Usta fotoğrafçı, Türkiye’nin kültürü, insanları, yemekleri ve sokaklarıyla sadece fotoğraf çekmek için değil aynı zamanda seyahat etmek için de kendisinin favori şehirlerinden biri olduğunu söyledi.

“STANLEY KUBRICK ÖRNEK ALDIĞIM BİR YÖNETMEN”

İstanbul Sinema Müzesi’ndeki bir önceki serginin Stanley Kubrick temalı olduğuna işaret eden sanatçı, şunları kaydetti:

“Benim de kariyerim bir bakıma sinemada başladı. Genç bir öğrenciyken en büyük tutkum film çekmekti. Stanley Kubrick de bir fotoğrafçı olarak, örnek aldığım bir yönetmen. O da kariyerine Look dergisine amatör fotoğraflar çekerek başladı ve fotoğraf çalışmalarına baktığınızda nasıl başarılı bir yönetmen olacağını görebiliyorsunuz. Onun kadraj, kompozisyon ve ışığa verdiği önem her zaman incelediğim bir şeydi. Bütün filmlerinde ışık, görüntü ve kompozisyona ustaca bir bakışı var. Bence fotoğraf ile sinema arasındaki ilişki çok yakın. Tabii sinemada, durağan fotoğrafta olmayan müzik, diyalog ve ses var ama her zaman aynı dikdörtgene sahipsin, kadrajın köşeleri ve ışık ile çalışıyorsun. Bu yönleriyle ikisi birbirine çok benziyor.”

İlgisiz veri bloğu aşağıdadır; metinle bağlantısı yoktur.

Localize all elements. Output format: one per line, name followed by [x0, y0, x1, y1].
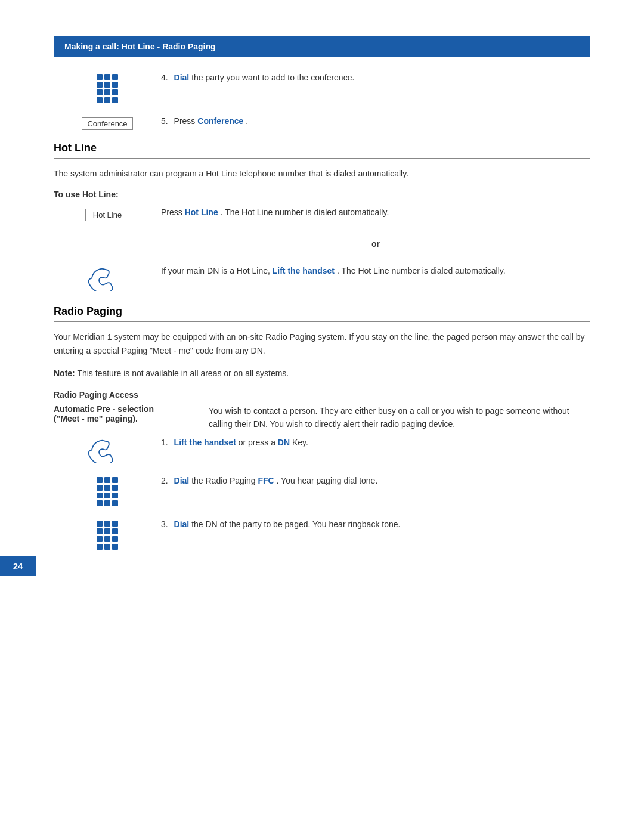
radio-paging-note: Note: This feature is not available in a…: [54, 367, 590, 380]
radio-paging-heading: Radio Paging: [54, 305, 590, 322]
keypad-dot: [112, 477, 118, 483]
page-footer: 24: [0, 556, 36, 576]
note-text: This feature is not available in all are…: [77, 368, 289, 378]
auto-pre-label: Automatic Pre - selection: [54, 404, 209, 414]
rp-step3-text: 3. Dial the DN of the party to be paged.…: [161, 518, 590, 531]
rp-step3-row: 3. Dial the DN of the party to be paged.…: [54, 518, 590, 552]
keypad-dot: [97, 500, 103, 506]
conference-button-icon: Conference: [54, 115, 161, 132]
keypad-dot: [97, 544, 103, 550]
rp-dial3: Dial: [174, 519, 190, 529]
hotline-step2-row: If your main DN is a Hot Line, Lift the …: [54, 265, 590, 293]
keypad-dot: [112, 82, 118, 88]
or-text: or: [161, 233, 590, 255]
keypad-dot: [97, 97, 103, 103]
rp-step1-suffix: or press a: [239, 438, 278, 447]
keypad-grid-rp3: [97, 521, 118, 550]
keypad-dot: [104, 500, 110, 506]
handset-icon-rp1: [54, 436, 161, 465]
keypad-dot: [104, 493, 110, 498]
keypad-dot: [112, 74, 118, 80]
rp-step2-mid: the Radio Paging: [191, 476, 258, 485]
hot-line-heading: Hot Line: [54, 142, 590, 159]
rp-step2-number: 2.: [161, 476, 168, 485]
note-label: Note:: [54, 368, 75, 378]
hotline-button-icon: Hot Line: [54, 206, 161, 224]
keypad-dot: [112, 500, 118, 506]
handset-svg-rp1: [86, 439, 128, 463]
step-4-suffix: the party you want to add to the confere…: [191, 73, 354, 82]
keypad-dot: [104, 536, 110, 542]
step-4-number: 4.: [161, 73, 168, 82]
keypad-dot: [104, 485, 110, 491]
keypad-icon-step4: [54, 72, 161, 106]
or-icon-spacer: [54, 233, 161, 238]
rp-step3-suffix: the DN of the party to be paged. You hea…: [191, 519, 400, 529]
header-banner: Making a call: Hot Line - Radio Paging: [54, 36, 590, 57]
keypad-icon-rp3: [54, 518, 161, 552]
keypad-dot: [104, 477, 110, 483]
hotline-if: If your main DN is a Hot Line,: [161, 266, 273, 275]
keypad-grid: [97, 74, 118, 103]
or-row: or: [54, 233, 590, 255]
rp-step1-number: 1.: [161, 438, 168, 447]
keypad-dot: [104, 97, 110, 103]
keypad-dot: [97, 521, 103, 527]
keypad-dot: [97, 528, 103, 534]
rp-lift: Lift the handset: [174, 438, 236, 447]
step-4-row: 4. Dial the party you want to add to the…: [54, 72, 590, 106]
rp-step2-row: 2. Dial the Radio Paging FFC . You hear …: [54, 475, 590, 509]
handset-svg: [86, 267, 128, 291]
hotline-step1-suffix: . The Hot Line number is dialed automati…: [221, 208, 389, 217]
hot-line-body: The system administrator can program a H…: [54, 167, 590, 180]
keypad-dot: [112, 493, 118, 498]
hotline-label: Hot Line: [185, 208, 218, 217]
keypad-dot: [104, 528, 110, 534]
rp-step3-number: 3.: [161, 519, 168, 529]
rp-ffc: FFC: [258, 476, 274, 485]
keypad-dot: [97, 74, 103, 80]
rp-step1-key: Key.: [292, 438, 308, 447]
keypad-grid-rp2: [97, 477, 118, 506]
keypad-dot: [104, 521, 110, 527]
keypad-dot: [112, 521, 118, 527]
radio-paging-access-heading: Radio Paging Access: [54, 390, 590, 400]
auto-pre-left: Automatic Pre - selection ("Meet - me" p…: [54, 404, 209, 423]
rp-step1-text: 1. Lift the handset or press a DN Key.: [161, 436, 590, 449]
keypad-dot: [112, 536, 118, 542]
hotline-lift: Lift the handset: [273, 266, 335, 275]
or-divider: or: [161, 238, 590, 250]
rp-step2-text: 2. Dial the Radio Paging FFC . You hear …: [161, 475, 590, 487]
step-5-period: .: [246, 116, 248, 126]
hot-line-section: Hot Line The system administrator can pr…: [54, 142, 590, 293]
rp-dial2: Dial: [174, 476, 190, 485]
hotline-step1-text: Press Hot Line . The Hot Line number is …: [161, 206, 590, 219]
conference-button[interactable]: Conference: [82, 117, 132, 130]
rp-dn: DN: [278, 438, 290, 447]
keypad-dot: [104, 82, 110, 88]
step-5-conference: Conference: [197, 116, 243, 126]
rp-step2-suffix: . You hear paging dial tone.: [277, 476, 378, 485]
page-container: Making a call: Hot Line - Radio Paging 4…: [0, 0, 644, 600]
keypad-dot: [104, 544, 110, 550]
keypad-dot: [112, 89, 118, 95]
keypad-dot: [104, 89, 110, 95]
handset-icon-hotline: [54, 265, 161, 293]
keypad-dot: [97, 485, 103, 491]
keypad-dot: [112, 528, 118, 534]
header-title: Making a call: Hot Line - Radio Paging: [64, 42, 216, 51]
page-number: 24: [13, 561, 23, 571]
hotline-button[interactable]: Hot Line: [85, 209, 129, 221]
radio-paging-body: Your Meridian 1 system may be equipped w…: [54, 330, 590, 357]
hotline-press: Press: [161, 208, 185, 217]
keypad-dot: [97, 477, 103, 483]
step-5-text: 5. Press Conference .: [161, 115, 590, 128]
keypad-dot: [112, 544, 118, 550]
keypad-dot: [97, 536, 103, 542]
hot-line-subheading: To use Hot Line:: [54, 190, 590, 199]
keypad-dot: [104, 74, 110, 80]
keypad-dot: [97, 82, 103, 88]
step-5-prefix: Press: [174, 116, 198, 126]
keypad-dot: [112, 97, 118, 103]
rp-step1-row: 1. Lift the handset or press a DN Key.: [54, 436, 590, 465]
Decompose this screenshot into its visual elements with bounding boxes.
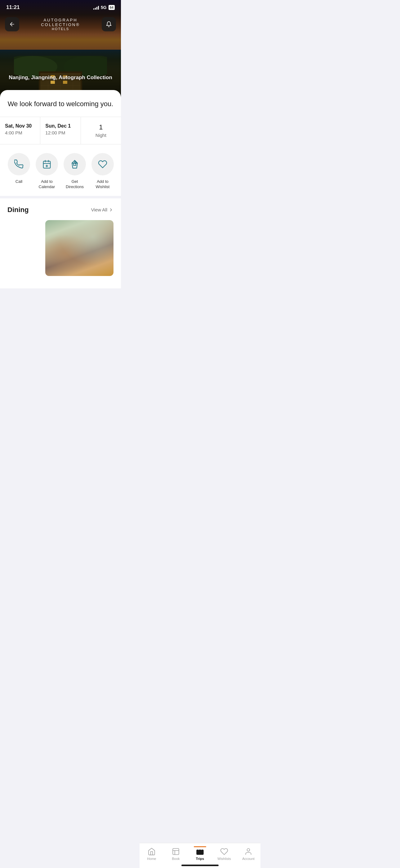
nights-col: 1 Night (81, 117, 121, 144)
svg-rect-13 (63, 81, 67, 84)
calendar-label: Add toCalendar (39, 179, 55, 190)
dining-section: Dining View All (0, 198, 121, 282)
signal-bar-1 (93, 8, 94, 10)
status-time: 11:21 (6, 4, 20, 10)
check-in-date: Sat, Nov 30 (5, 123, 35, 129)
svg-marker-22 (72, 160, 75, 163)
directions-label: GetDirections (66, 179, 84, 190)
directions-icon (70, 160, 79, 169)
signal-bars (93, 5, 99, 10)
wishlist-label: Add toWishlist (96, 179, 110, 190)
view-all-button[interactable]: View All (91, 207, 113, 212)
add-to-calendar-action[interactable]: Add toCalendar (33, 153, 61, 190)
view-all-label: View All (91, 207, 107, 212)
main-card: We look forward to welcoming you. Sat, N… (0, 90, 121, 288)
hotel-brand-line3: HOTELS (41, 27, 80, 31)
dining-image[interactable] (45, 220, 113, 276)
battery: 64 (108, 5, 115, 10)
chevron-right-icon (108, 207, 113, 212)
wishlist-circle (92, 153, 114, 176)
hotel-brand-line2: COLLECTION® (41, 22, 80, 27)
hotel-brand: AUTOGRAPH COLLECTION® HOTELS (41, 18, 80, 31)
calendar-circle (36, 153, 58, 176)
welcome-title: We look forward to welcoming you. (7, 100, 113, 108)
call-label: Call (15, 179, 22, 184)
hero-image: AUTOGRAPH COLLECTION® HOTELS (0, 0, 121, 99)
hotel-name: Nanjing, Jiangning, Autograph Collection (0, 74, 121, 81)
phone-icon (14, 160, 24, 169)
call-circle (8, 153, 30, 176)
bell-icon (106, 21, 112, 27)
back-button[interactable] (5, 17, 19, 31)
heart-icon (98, 160, 107, 169)
status-bar: 11:21 5G 64 (0, 0, 121, 13)
directions-circle (64, 153, 86, 176)
back-icon (9, 21, 15, 27)
booking-info: Sat, Nov 30 4:00 PM Sun, Dec 1 12:00 PM … (0, 117, 121, 144)
signal-bar-3 (96, 7, 97, 10)
check-out-time: 12:00 PM (45, 130, 75, 135)
hotel-brand-line1: AUTOGRAPH (41, 18, 80, 22)
actions-row: Call Add toCalendar (0, 144, 121, 196)
battery-level: 64 (108, 5, 115, 10)
dining-title: Dining (7, 206, 29, 214)
network-type: 5G (101, 5, 107, 10)
dining-image-inner (45, 220, 113, 276)
notification-button[interactable] (102, 17, 116, 31)
call-action[interactable]: Call (5, 153, 33, 190)
check-in-col: Sat, Nov 30 4:00 PM (0, 117, 40, 144)
calendar-add-icon (42, 160, 52, 169)
add-to-wishlist-action[interactable]: Add toWishlist (89, 153, 116, 190)
check-in-time: 4:00 PM (5, 130, 35, 135)
get-directions-action[interactable]: GetDirections (61, 153, 89, 190)
nights-count: 1 (86, 123, 116, 131)
nights-label: Night (86, 132, 116, 138)
status-right: 5G 64 (93, 5, 115, 10)
section-divider (0, 196, 121, 198)
hero-nav: AUTOGRAPH COLLECTION® HOTELS (0, 17, 121, 31)
signal-bar-4 (98, 6, 99, 10)
signal-bar-2 (95, 8, 96, 10)
welcome-section: We look forward to welcoming you. (0, 90, 121, 108)
check-out-date: Sun, Dec 1 (45, 123, 75, 129)
dining-header: Dining View All (7, 206, 113, 214)
check-out-col: Sun, Dec 1 12:00 PM (40, 117, 80, 144)
svg-rect-12 (51, 81, 55, 84)
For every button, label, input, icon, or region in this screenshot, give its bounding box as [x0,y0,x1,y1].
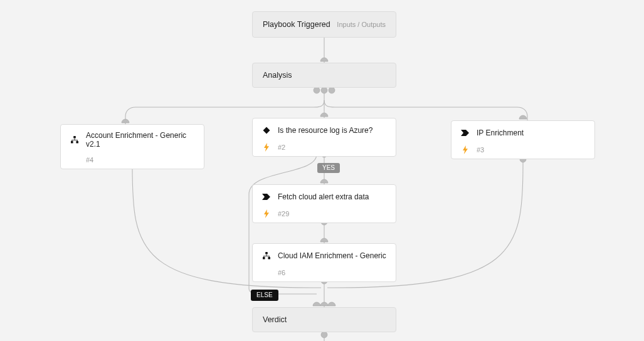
node-cloud-iam-enrichment[interactable]: Cloud IAM Enrichment - Generic #6 [252,243,396,282]
svg-rect-20 [267,254,267,256]
node-title: Is the resource log is Azure? [278,126,372,135]
node-account-enrichment[interactable]: Account Enrichment - Generic v2.1 #4 [60,124,204,169]
svg-rect-13 [71,140,77,140]
bolt-icon [460,145,470,155]
svg-rect-10 [71,141,73,144]
node-title: Fetch cloud alert extra data [278,192,369,201]
node-verdict[interactable]: Verdict [252,307,396,332]
task-icon [261,192,272,202]
svg-rect-17 [265,252,268,254]
branch-label-else: ELSE [251,290,278,301]
svg-point-0 [314,87,320,93]
task-icon [460,128,470,138]
svg-rect-11 [76,141,78,144]
svg-rect-9 [73,136,76,139]
node-index: #4 [86,156,93,164]
node-index: #3 [477,146,484,154]
svg-rect-15 [77,140,78,141]
node-title: Account Enrichment - Generic v2.1 [86,131,195,149]
node-is-azure-condition[interactable]: Is the resource log is Azure? #2 [252,118,396,157]
node-analysis[interactable]: Analysis [252,63,396,88]
node-title: Cloud IAM Enrichment - Generic [278,251,386,260]
node-index: #29 [278,210,289,218]
svg-point-1 [321,87,327,93]
svg-point-2 [329,87,335,93]
node-title: IP Enrichment [477,129,524,137]
svg-rect-19 [268,257,270,260]
svg-rect-21 [263,256,269,256]
node-title: Verdict [263,315,287,324]
node-title: Analysis [263,71,292,80]
node-index: #2 [278,144,285,151]
svg-rect-16 [263,127,270,134]
svg-rect-22 [263,256,264,257]
node-fetch-cloud-alert[interactable]: Fetch cloud alert extra data #29 [252,184,396,223]
svg-rect-23 [269,256,270,257]
io-link[interactable]: Inputs / Outputs [337,21,386,28]
svg-point-8 [321,332,327,338]
svg-rect-12 [75,139,75,140]
bolt-icon [261,209,272,219]
subplaybook-icon [261,251,272,261]
node-index: #6 [278,269,285,276]
subplaybook-icon [70,135,80,145]
bolt-icon [261,142,272,152]
node-title: Playbook Triggered [263,20,330,29]
node-ip-enrichment[interactable]: IP Enrichment #3 [451,120,595,159]
svg-rect-18 [263,257,265,260]
branch-label-yes: YES [317,163,340,173]
node-playbook-triggered[interactable]: Playbook Triggered Inputs / Outputs [252,11,396,38]
svg-rect-14 [71,140,72,141]
condition-icon [261,125,272,135]
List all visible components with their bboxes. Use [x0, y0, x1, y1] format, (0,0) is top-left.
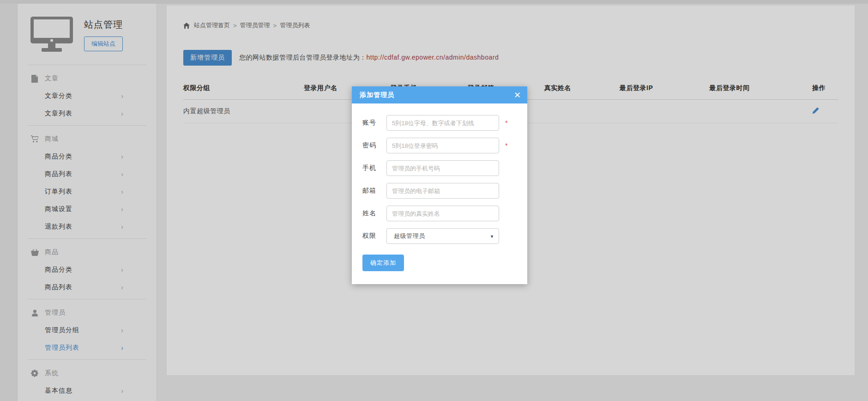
chevron-down-icon: ▼	[490, 234, 494, 239]
required-asterisk: *	[505, 142, 510, 149]
close-icon[interactable]: ✕	[514, 91, 521, 99]
permission-label: 权限	[362, 232, 386, 240]
email-input[interactable]	[386, 183, 499, 199]
modal-footer: 确定添加	[362, 255, 519, 271]
add-admin-modal: 添加管理员 ✕ 账号 * 密码 * 手机 邮箱 姓名	[352, 86, 527, 284]
password-label: 密码	[362, 141, 386, 150]
modal-title: 添加管理员	[360, 91, 394, 99]
permission-select[interactable]: 超级管理员 ▼	[386, 228, 499, 244]
permission-select-value: 超级管理员	[387, 232, 425, 240]
phone-label: 手机	[362, 164, 386, 172]
field-row-permission: 权限 超级管理员 ▼	[362, 228, 519, 244]
name-input[interactable]	[386, 206, 499, 221]
field-row-phone: 手机	[362, 160, 519, 176]
account-label: 账号	[362, 119, 386, 127]
name-label: 姓名	[362, 209, 386, 218]
field-row-password: 密码 *	[362, 138, 519, 153]
field-row-name: 姓名	[362, 206, 519, 221]
modal-body: 账号 * 密码 * 手机 邮箱 姓名 权限 超级管理员	[352, 103, 527, 284]
field-row-email: 邮箱	[362, 183, 519, 199]
modal-header: 添加管理员 ✕	[352, 86, 527, 103]
email-label: 邮箱	[362, 187, 386, 195]
account-input[interactable]	[386, 115, 499, 131]
phone-input[interactable]	[386, 160, 499, 176]
field-row-account: 账号 *	[362, 115, 519, 131]
confirm-add-button[interactable]: 确定添加	[362, 255, 404, 271]
required-asterisk: *	[505, 119, 510, 127]
password-input[interactable]	[386, 138, 499, 153]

Fotoğraf çekerken hikayeyi tek bir kadrajda anlatmaya çalıştığını vurgulayan McCurry, “Her şeyi tek bir kompozisyonda bir araya getirmeye çalışmak zor bir iş ama benim için mutluluk verici bir şey ve bir çeşit meydan okuma. Gerçekten keyif alıyorum” değerlendirmesinde bulundu.

“ŞARBAT GULA O BAKIŞIYLA…”

Steve McCurry, ‘Afgan Kızı’ fotoğrafının hikayesinin, talihsizliğin üstesinden gelmekle ilgili olduğunu belirterek, “Hayat zorluklarla dolu. Bu zorluklarla başa çıkmak, bunların üstesinden gelmek, bu sırada sakinliğinizi korumaya çalışmak çok önemli” ifadelerini kullandı.

Fotoğrafa konu olan kadının göçmen ve evlat edinilmiş biri olduğunu anımsatan sanatçı, “Dünyanın her yerinde kötü koşullarda olan insanlar var. Bence o bakışıyla Şarbat Gula hayatın zorluğuna, kötü bir çocukluk geçirmiş olmasına rağmen yaşamaya devam edeceğini, ileriye bakacağını, hayatta kalıp daha iyi bir yaşama sahip olacağını ve pozitif olacağını anlatıyor. Bence o fotoğrafta bu mesajı içeren bir çeşit enerji var, benim gördüğüm bu” şeklinde konuştu.

McCurry, sergideki fotoğrafların sadece bazı özel anlardan ibaret ve günlüğünden sayfalar gibi olduğunu dile getirerek, “Gerçekten kalbime dokunmuş olan kişiler, mekanlar ve olaylar, hayat hakkında bir şeyler ifade ettiğini hissettiğim şeyler. Dünyanın neresi olursa olsun hepimiz temelde aynı ırktanız, o da insanlık” ifadesini kullandı.

Çok sayıda ödüle layık görülen ve uluslararası platformlarda yayımlanmış 13 kitabı bulunan Steve McCurry’nin eserlerinin görülebileceği sergi, 31 Temmuz’a kadar devam edecek.